You don’t think you are ready to start teaching. You have learned about the revered Suzuki method, you see students playing at levels at certain ages that you didn’t know was possible, you are part of a rich Suzuki community with older teachers, younger teachers and anywhere in between. You know that your professional career will require you to teach, but you have not taken a step towards this very big, complicated, and elusive target.
You probably have been avoiding teaching because you don’t think you have the expertise to start. Not only are you a student of violin still, but you have never taken a class on pedagogy, you don’t have a curriculum sequence in your head, you have never communicated with a parent by email, and don’t have the years and years of experience that guides the great teachers in your area.
That doesn’t matter.
Today is the day you must take you first step towards teaching, because the fact is that you will never feel like an expert. Teachers always have more to learn. You don’t teach because you are a teacher, you are a teacher because you teach (bold). You only become an excellent teacher by teaching a lot, auditing yourself, and improving your skills lesson by lesson.

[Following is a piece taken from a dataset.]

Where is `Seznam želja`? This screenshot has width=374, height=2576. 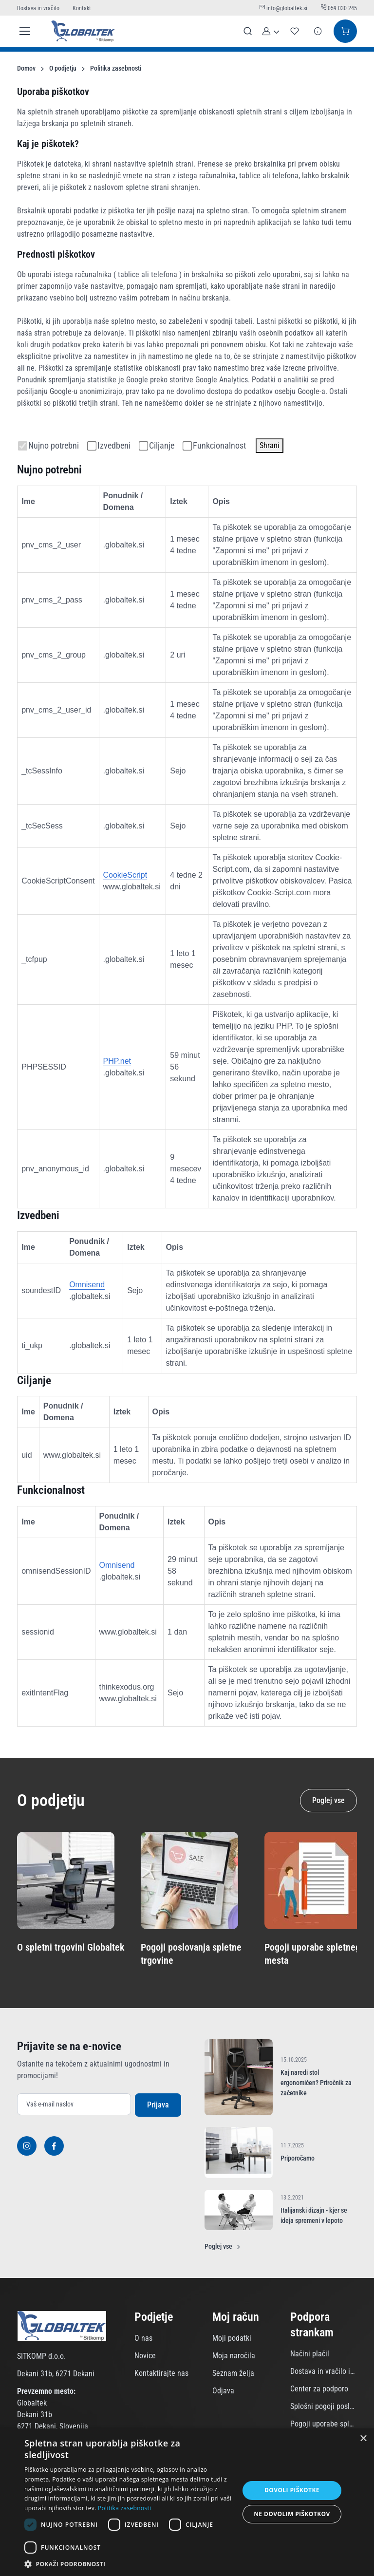 Seznam želja is located at coordinates (233, 2373).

Think of it this way: Would you not pick up new instrument because you don’t have experience with it? No, because picking it up as an amateur is the first step to excellence.
The fact that you aren’t a beginner on your instrument anymore qualifies you to start the work of teaching. You have already carved yourself a path from beginner to proficient, and now it’s time to turn around and become the guide for a young student to follow your path. The words, systems, and planning it takes to guide that student will develop as you teach more and more. But the tragedy is in waiting. If you wait, you will never become a teacher, because in order to become an excellent teacher you must practice daily.
So start. Invest in this moment, take the leap to make yourself available to students, because today is the first day of many enriching learning experiences for you, but more importantly for your new students.